Mas antes de me referir mais explicitamente a isto, quero realçar um facto que foi uma verdadeira Graça e Dom de Deus. Na tarde de 12 de setembro passado, recebemos uma chamada a comunicar-nos que o padre Thomas Uhzunnalil tinha sido libertado e estava a chegar a Roma num voo procedente do Sultanato de Omã.
A notícia, após 18 meses de sequestro, meses de esperança e de medo, encheu-nos de alegria. Recebemos o nosso irmão salesiano Thom. Vinha muito fragilizado de forças físicas, tinha perdido 30 quilos, e 38% da sua massa corporal, inseguro no andar porque não tinha podido fazer exercício em todo esse tempo, mas vinha forte no seu espírito, sereno, lúcido, e cheio de paz e serenidade.

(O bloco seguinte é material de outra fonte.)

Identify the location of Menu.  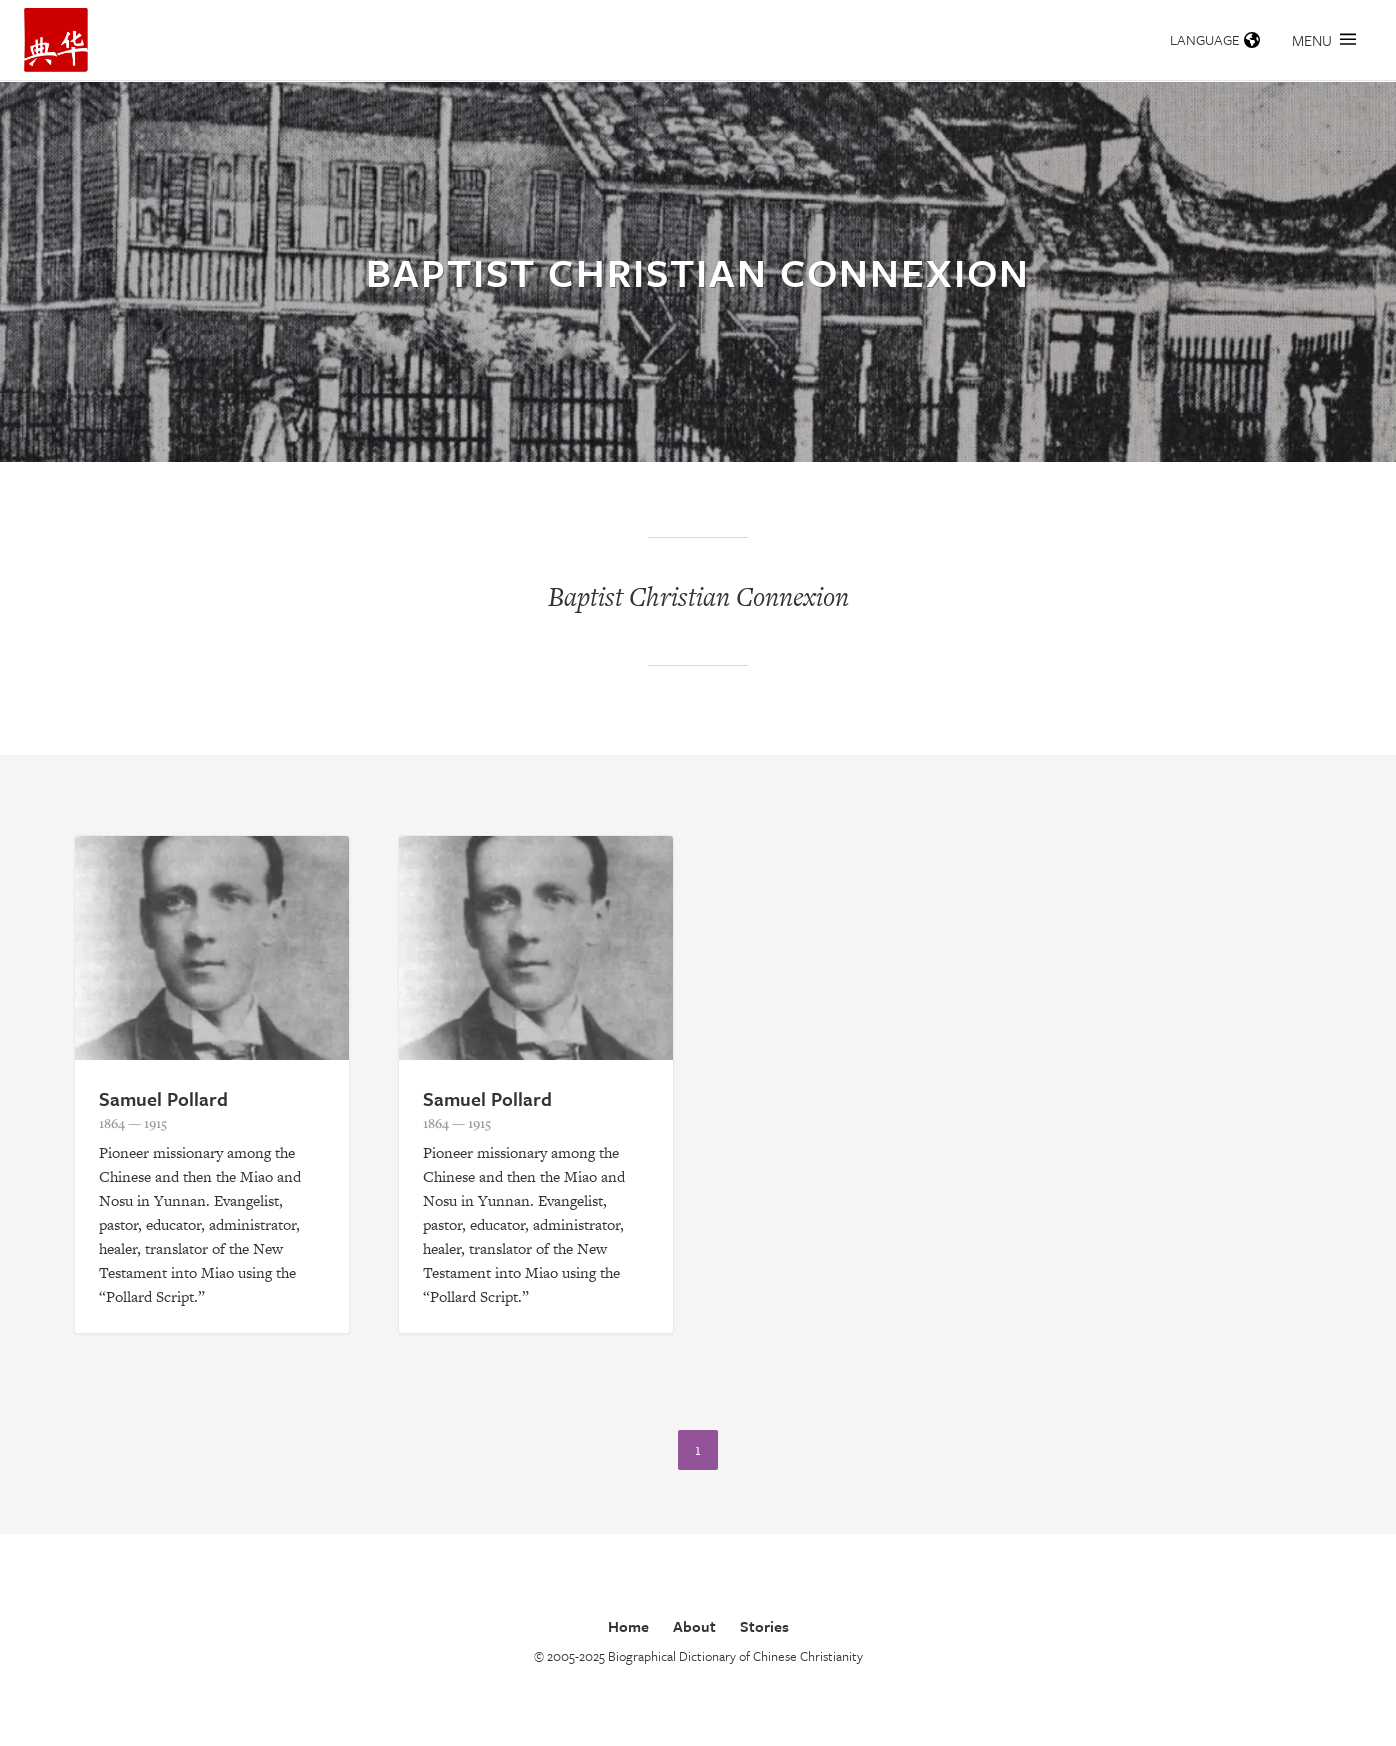 (1324, 40).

Isto levou-me a pensar como Deus é capaz de fazer do mais débil e do mais frágil uma voz da sua presença e da sua força. O padre Thom contava-nos que tinha vivido aqueles 18 meses com serenidade, com muita paz, dando graças a Deus todas as noites pelo dia que tinha vivido -mesmo sem ter podido sair do seu lugar de sequestro nem ver a luz-, e Lhe dizia que, se no dia seguinte chegasse ao fim da sua vida, iria sereno ao seu encontro. O nosso irmão Thom rezava todos os dias pelos seus raptores e pelas suas vidas. Rezava pelas irmãs missionárias da caridade (de Madre Teresa de Calcutá) que tinham sido assassinadas na sua presença. Rezava pelos seus entes queridos, pela sua família salesiana e pelos jovens.
Como não podia celebrar a Eucaristia com pão e vinho, rezava-a todos os dias mentalmente, e isso dava-lhe também uma grande força. Pensava com serenidade e rezava, rezava e pensava serenamente, dominando muito o seu pensamento para que este não lhe complicasse as coisas.
E regressou cheio de paz e serenidade. Sem dúvida cresceu muito na sua interioridade durante esta dolorosa experiência. Não pretende nada, não espera nenhum reconhecimento. Simplesmente continuar a servir e a trabalhar com serenidade.
Falava-nos da sua condição de missionário. Estava no Yémen como missionário e sentiu-se missionário, mais do que nunca, durante estes 18 meses, embora não pudesse ‘fazer nada’, mas na realidade ‘era tudo’, porque todos os dias entregava o que era, com total inocência.
E nesses mesmos dias, enquanto o nosso irmão Thom estava em Roma, outros 21 missionários Salesianos e 13 Filhas de Maria Auxiliadora recebiam o crucifixo do seu envio missionário. Todos com o coração preparado para servir onde forem mais necessários. Deixando o seu mundo conhecido, deixando a proximidade dos seus laços afetivos, para viver acompanhando outros rostos, outras sensibilidades, outras gentes.
E a ponte entre o padre Thom e os novos missionários estava construída. O testemunho do nosso irmão Thom era para estes novos missionários todo um testemunho de vida que se dá .
Estes são factos vividos há poucos dias no mês de setembro e nada têm de ficção. É a vida mesma destes homens e mulheres, é a Vida de Crentes que decidiram viver numa absoluta e radical doação. É, sem dúvida, um testemunho que nos interpela a todos.